Could you retype the entries below exactly, omitting every picture?

[Start of Attachment]

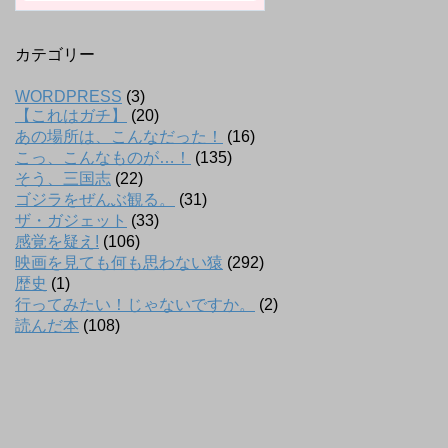
カテゴリー
WORDPRESS
(3)
【これはガチ】
(20)
あの場所は、こんなだった！
(16)
こっ、こんなものが…！
(135)
そう、三国志
(22)
ゴジラをぜんぶ観る。
(31)
ザ・ガジェット
(33)
感覚を疑え!
(106)
映画を見ても何も思わない猿
(292)
歴史
(1)
行ってみたい！じゃないですか。
(2)
読んだ本
(108)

[End of Attachment]

- Your solution -
カテゴリー
WORDPRESS
(3)
【これはガチ】
(20)
あの場所は、こんなだった！
(16)
こっ、こんなものが…！
(135)
そう、三国志
(22)
ゴジラをぜんぶ観る。
(31)
ザ・ガジェット
(33)
感覚を疑え!
(106)
映画を見ても何も思わない猿
(292)
歴史
(1)
行ってみたい！じゃないですか。
(2)
読んだ本
(108)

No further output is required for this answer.